As far back as I can remember I have always had a fascination with science and it’s ability to illuminate the mysteries of the natural world. It’s no surprise I became a chemical engineer. A field positioned at the interface of the intricacies of atomic and molecular behaviour and application to everyday real life challenges. Science is well poised to meet these challenges and has demonstrated that through its innovations and technology.

I think it this success that has placed science on the pedestal of knowledge in our current generation. This success has breathed an unfortunate air of arrogance into such a humble servant of curiosity. It has become the hand maiden used in pursuing ideologies.

This is nothing new however. Africa could tell you a thing or two about how science had been used to shape ideologies. Anthropology was a field that presented “scientific evidence” that the African was closer to the ape than to Western man. On that basis colonization was a rightful and justified duty because the African it had been shown was not fully rational man. This is what possibly happens when science over steps it’s limits. So what exactly is science?

Richard Feynman in his famous MIT lectures gives a wonderful description of what science is.

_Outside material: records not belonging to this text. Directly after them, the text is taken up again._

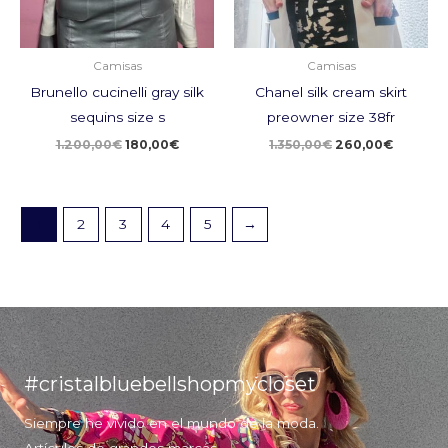
Camisas
Camisas
Brunello cucinelli gray silk
Chanel silk cream skirt
sequins size s
preowner size 38fr
1.200,00
€
180,00
€
1.350,00
€
260,00
€
1
2
3
4
5
→
#cristalbluebellshopmycloset
Siempre he vivido en el mundo de la moda.
Artículos de grandes marcas.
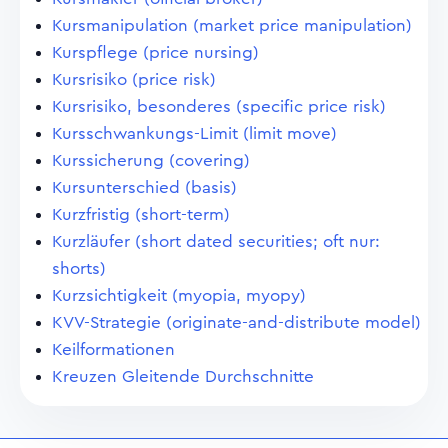
Kursmanipulation (market price manipulation)
Kurspflege (price nursing)
Kursrisiko (price risk)
Kursrisiko, besonderes (specific price risk)
Kursschwankungs-Limit (limit move)
Kurssicherung (covering)
Kursunterschied (basis)
Kurzfristig (short-term)
Kurzläufer (short dated securities; oft nur:
shorts)
Kurzsichtigkeit (myopia, myopy)
KVV-Strategie (originate-and-distribute model)
Keilformationen
Kreuzen Gleitende Durchschnitte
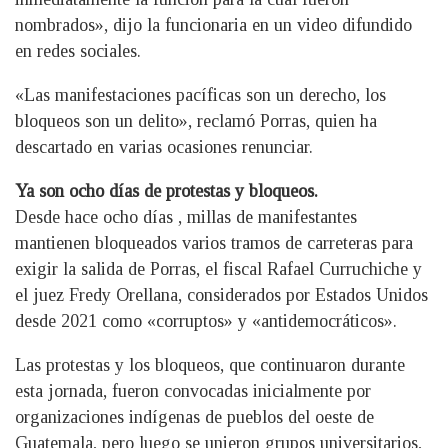
nombrados», dijo la funcionaria en un video difundido
en redes sociales.
«Las manifestaciones pacíficas son un derecho, los
bloqueos son un delito», reclamó Porras, quien ha
descartado en varias ocasiones renunciar.
Ya son ocho días de protestas y bloqueos.
Desde hace ocho días , millas de manifestantes
mantienen bloqueados varios tramos de carreteras para
exigir la salida de Porras, el fiscal Rafael Curruchiche y
el juez Fredy Orellana, considerados por Estados Unidos
desde 2021 como «corruptos» y «antidemocráticos».
Las protestas y los bloqueos, que continuaron durante
esta jornada, fueron convocadas inicialmente por
organizaciones indígenas de pueblos del oeste de
Guatemala, pero luego se unieron grupos universitarios,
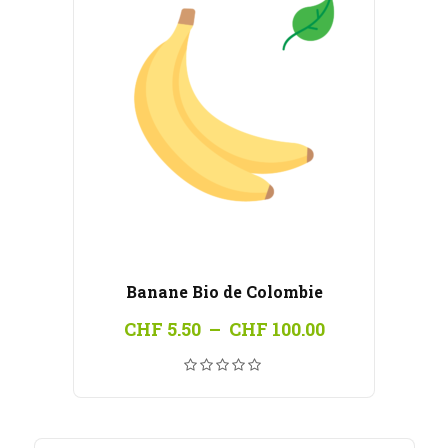
Banane Bio de Colombie
Plage
CHF
5.50
–
CHF
100.00
de
prix :
CHF 5.50
à
CHF 100.00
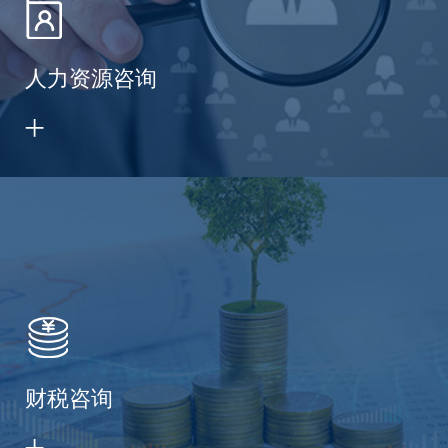
人力资源咨询
财税咨询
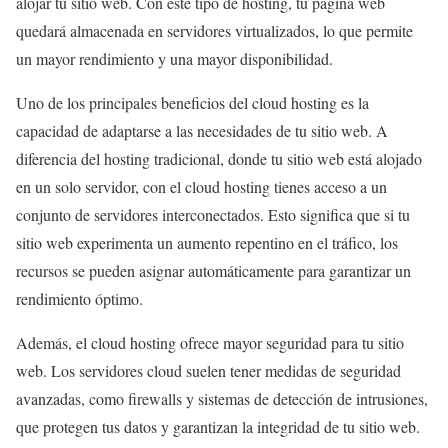
alojar tu sitio web. Con este tipo de hosting, tu página web
quedará almacenada en servidores virtualizados, lo que permite
un mayor rendimiento y una mayor disponibilidad.
Uno de los principales beneficios del cloud hosting es la
capacidad de adaptarse a las necesidades de tu sitio web. A
diferencia del hosting tradicional, donde tu sitio web está alojado
en un solo servidor, con el cloud hosting tienes acceso a un
conjunto de servidores interconectados. Esto significa que si tu
sitio web experimenta un aumento repentino en el tráfico, los
recursos se pueden asignar automáticamente para garantizar un
rendimiento óptimo.
Además, el cloud hosting ofrece mayor seguridad para tu sitio
web. Los servidores cloud suelen tener medidas de seguridad
avanzadas, como firewalls y sistemas de detección de intrusiones,
que protegen tus datos y garantizan la integridad de tu sitio web.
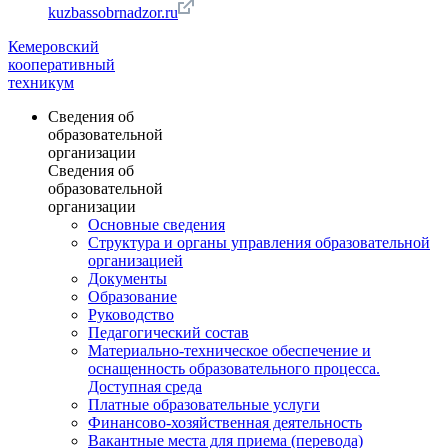
kuzbassobrnadzor.ru
Кемеровский
кооперативный
техникум
Сведения об
образовательной
организации
Сведения об
образовательной
организации
Основные сведения
Структура и органы управления образовательной
организацией
Документы
Образование
Руководство
Педагогический состав
Материально-техническое обеспечение и
оснащенность образовательного процесса.
Доступная среда
Платные образовательные услуги
Финансово-хозяйственная деятельность
Вакантные места для приема (перевода)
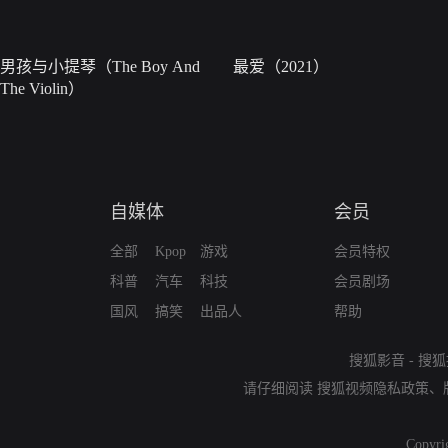
男孩与小提琴（The Boy And
最爱（2021）
The Violin）
自媒体
会员
全部
Kpop
游戏
会员特权
科普
汽车
科技
会员剧场
国风
搞笑
出品人
帮助
搜狐影音
-
搜狐
请仔细阅读
搜狐视频隐私政策
、
Copyri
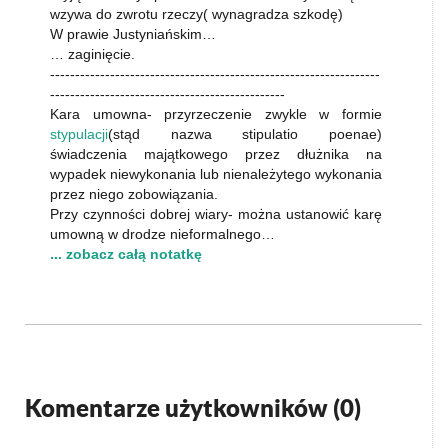
wzywa do zwrotu rzeczy( wynagradza szkodę)
W prawie Justyniańskim…
… zaginięcie.
------------------------------------------------------------------
-----------------------------------------------
Kara umowna- przyrzeczenie zwykle w formie
stypulacji
(stąd nazwa stipulatio poenae)
świadczenia majątkowego przez dłużnika na
wypadek niewykonania lub nienależytego wykonania
przez niego zobowiązania.
Przy czynności dobrej wiary- można ustanowić karę
umowną w drodze nieformalnego…
... zobacz całą notatkę
Komentarze użytkowników (
0
)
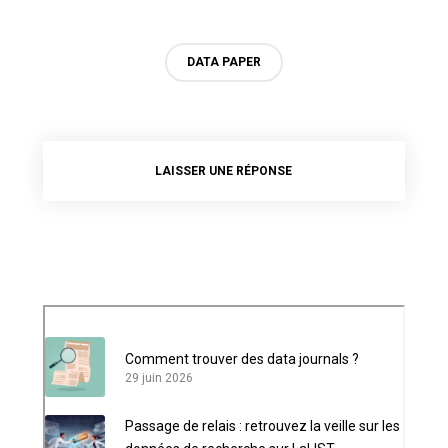
DATA PAPER
LAISSER UNE RÉPONSE
Comment trouver des data journals ?
29 juin 2026
Passage de relais : retrouvez la veille sur les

He says scientists are like spectators watching a game of chess trying to figure out the rules that the pieces obey. With enough observations the spectators uncover that certain pieces behave according to certain rules : the bishop moves diagonally; the rook moves vertically and the queen has free movement in any direction. The spectators through numerous observations are able to figure out the rules the pieces obey, however they cannot explain why the pieces are there, why there is a board or why the rules are the way that they are.

The board is the space-time dimension where matter and energy exist and the rules are the fundamental laws of physics that govern the behaviour of matter within space-time. The scientist’s task is to simply uncover the fundamental rules that matter and energy follow, however to answer why matter and energy exist at all, why there is a space- time dimension, and why there are fundamental rules at all – is not a task for the scientist.

So questions about the origin of the universe, why there are fundamental laws at all, are questions science can not fully answer. Why would I say this? Because the origin of the universe was an event. The origin of life was an event. Science is at its most successful when it is explaining fundamental laws based on repeatable observations and experiments and not events. The origin of the universe is simply not a repeatable observation and therefore puts science at a handicap in explaining it. This is why Stephen Hawkins resorts to circular reasoning when he says because there is a law of gravity the universe can and will create itself. But the problem is that the laws cannot exist without the universe already existing, the laws don’t have causal powers but merely describe the ordered behaviour of the universe. So how could the laws then create the universe, if the universe first had to be in existence in order for there be laws to describe the universe. It would be like saying because there is a rule of castling, chess pieces can create themselves. Rules simply explain why the pieces behave as they do.

Why is science then pushed to these limits, to answer questions it was never meant to answer? It is because the naturalist realises that if science is incapable of answering the basic questions of reality – the secular mind must then admit that his naturalistic and secular world view is not held on the basis of rationality or science. But rather a leap and a priori commitment into the dark and unknowable that the physical world is ultimate reality.